Data for the task Start Marker

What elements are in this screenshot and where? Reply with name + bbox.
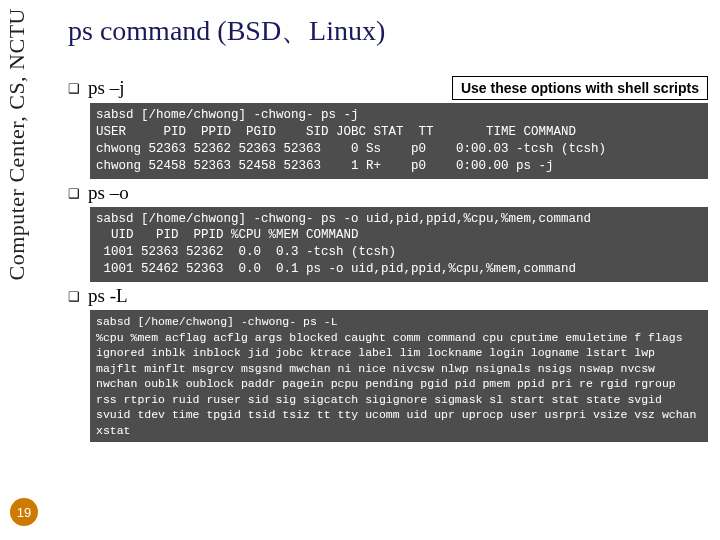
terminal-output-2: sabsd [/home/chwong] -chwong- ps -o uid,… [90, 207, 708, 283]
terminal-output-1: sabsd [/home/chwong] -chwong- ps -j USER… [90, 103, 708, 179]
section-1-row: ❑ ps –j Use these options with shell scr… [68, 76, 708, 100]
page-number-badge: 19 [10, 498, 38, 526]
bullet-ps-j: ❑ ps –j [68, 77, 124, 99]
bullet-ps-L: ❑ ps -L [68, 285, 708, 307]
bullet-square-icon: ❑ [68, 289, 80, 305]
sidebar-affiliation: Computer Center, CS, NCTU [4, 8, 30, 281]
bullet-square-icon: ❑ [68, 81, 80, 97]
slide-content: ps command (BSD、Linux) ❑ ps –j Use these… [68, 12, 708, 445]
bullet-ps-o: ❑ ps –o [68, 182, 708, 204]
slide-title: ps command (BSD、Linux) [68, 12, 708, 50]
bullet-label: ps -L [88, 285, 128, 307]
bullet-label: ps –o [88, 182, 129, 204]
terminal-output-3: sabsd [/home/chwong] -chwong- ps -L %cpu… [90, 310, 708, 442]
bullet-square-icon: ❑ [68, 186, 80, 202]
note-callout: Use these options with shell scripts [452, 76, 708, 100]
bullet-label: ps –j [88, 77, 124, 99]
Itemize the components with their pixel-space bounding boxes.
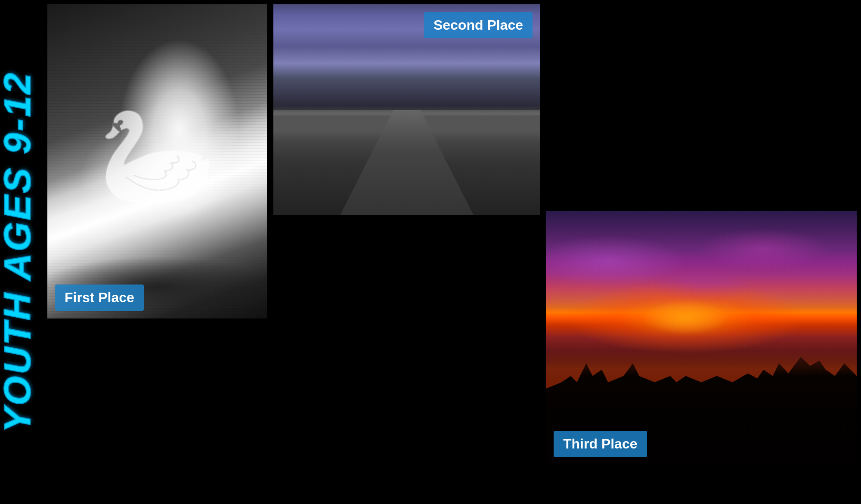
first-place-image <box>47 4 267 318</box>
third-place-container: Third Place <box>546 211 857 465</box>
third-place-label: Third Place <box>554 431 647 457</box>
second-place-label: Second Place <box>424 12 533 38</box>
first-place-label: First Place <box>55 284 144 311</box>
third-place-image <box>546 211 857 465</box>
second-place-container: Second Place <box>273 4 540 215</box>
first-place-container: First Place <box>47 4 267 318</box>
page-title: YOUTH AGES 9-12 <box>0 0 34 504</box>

Data for the task End Marker

## Problem to work on:
Your answer must be an exact copy of the records above, with no pictures included.

## Exercise response:
What elements are in this screenshot and where? Reply with name + bbox.
terminal-output-2: sabsd [/home/chwong] -chwong- ps -o uid,… [90, 207, 708, 283]
terminal-output-1: sabsd [/home/chwong] -chwong- ps -j USER… [90, 103, 708, 179]
section-1-row: ❑ ps –j Use these options with shell scr… [68, 76, 708, 100]
page-number-badge: 19 [10, 498, 38, 526]
bullet-ps-j: ❑ ps –j [68, 77, 124, 99]
bullet-ps-L: ❑ ps -L [68, 285, 708, 307]
bullet-square-icon: ❑ [68, 289, 80, 305]
sidebar-affiliation: Computer Center, CS, NCTU [4, 8, 30, 281]
bullet-square-icon: ❑ [68, 81, 80, 97]
slide-content: ps command (BSD、Linux) ❑ ps –j Use these… [68, 12, 708, 445]
bullet-ps-o: ❑ ps –o [68, 182, 708, 204]
slide-title: ps command (BSD、Linux) [68, 12, 708, 50]
bullet-label: ps -L [88, 285, 128, 307]
bullet-label: ps –o [88, 182, 129, 204]
terminal-output-3: sabsd [/home/chwong] -chwong- ps -L %cpu… [90, 310, 708, 442]
bullet-square-icon: ❑ [68, 186, 80, 202]
note-callout: Use these options with shell scripts [452, 76, 708, 100]
bullet-label: ps –j [88, 77, 124, 99]
Itemize the components with their pixel-space bounding boxes.
first-place-image <box>47 4 267 318</box>
third-place-container: Third Place <box>546 211 857 465</box>
third-place-label: Third Place <box>554 431 647 457</box>
second-place-label: Second Place <box>424 12 533 38</box>
first-place-label: First Place <box>55 284 144 311</box>
third-place-image <box>546 211 857 465</box>
second-place-container: Second Place <box>273 4 540 215</box>
first-place-container: First Place <box>47 4 267 318</box>
page-title: YOUTH AGES 9-12 <box>0 0 34 504</box>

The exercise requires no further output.